Extract all lines from the data beneath that include the word "Skyward".

[Saved data entries]
------------------------------

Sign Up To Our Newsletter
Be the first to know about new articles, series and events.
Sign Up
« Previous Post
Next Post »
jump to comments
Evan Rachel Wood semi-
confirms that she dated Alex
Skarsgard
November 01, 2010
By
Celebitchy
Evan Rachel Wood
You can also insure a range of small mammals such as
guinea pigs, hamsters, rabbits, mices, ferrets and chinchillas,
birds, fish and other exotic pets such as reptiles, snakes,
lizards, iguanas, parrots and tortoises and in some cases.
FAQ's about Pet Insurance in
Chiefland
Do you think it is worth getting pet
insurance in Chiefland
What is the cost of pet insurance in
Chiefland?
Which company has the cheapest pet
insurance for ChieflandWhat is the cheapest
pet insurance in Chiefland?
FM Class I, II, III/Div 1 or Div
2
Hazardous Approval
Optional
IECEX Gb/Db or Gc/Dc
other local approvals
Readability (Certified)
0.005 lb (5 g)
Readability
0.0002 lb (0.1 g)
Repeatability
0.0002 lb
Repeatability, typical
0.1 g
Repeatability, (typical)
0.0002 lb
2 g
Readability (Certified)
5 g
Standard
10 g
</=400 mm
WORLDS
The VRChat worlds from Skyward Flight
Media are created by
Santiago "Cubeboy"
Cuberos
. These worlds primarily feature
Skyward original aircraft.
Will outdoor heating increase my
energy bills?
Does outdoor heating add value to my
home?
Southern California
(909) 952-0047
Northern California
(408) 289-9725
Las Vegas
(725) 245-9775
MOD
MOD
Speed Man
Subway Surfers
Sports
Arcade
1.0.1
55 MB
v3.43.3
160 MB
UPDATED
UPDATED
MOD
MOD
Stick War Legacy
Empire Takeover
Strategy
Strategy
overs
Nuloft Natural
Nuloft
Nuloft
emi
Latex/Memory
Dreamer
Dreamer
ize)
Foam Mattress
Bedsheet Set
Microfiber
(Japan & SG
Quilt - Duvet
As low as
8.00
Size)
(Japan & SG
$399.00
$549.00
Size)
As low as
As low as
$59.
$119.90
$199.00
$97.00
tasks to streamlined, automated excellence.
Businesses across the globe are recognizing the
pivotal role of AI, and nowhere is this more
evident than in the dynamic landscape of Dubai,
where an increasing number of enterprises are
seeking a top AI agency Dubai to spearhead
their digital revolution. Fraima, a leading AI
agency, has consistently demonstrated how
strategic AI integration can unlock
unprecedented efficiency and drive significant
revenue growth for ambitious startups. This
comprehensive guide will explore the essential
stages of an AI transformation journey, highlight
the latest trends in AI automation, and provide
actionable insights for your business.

------------------------------

— EXPECTED ANSWER —
The VRChat worlds from Skyward Flight
Skyward original aircraft.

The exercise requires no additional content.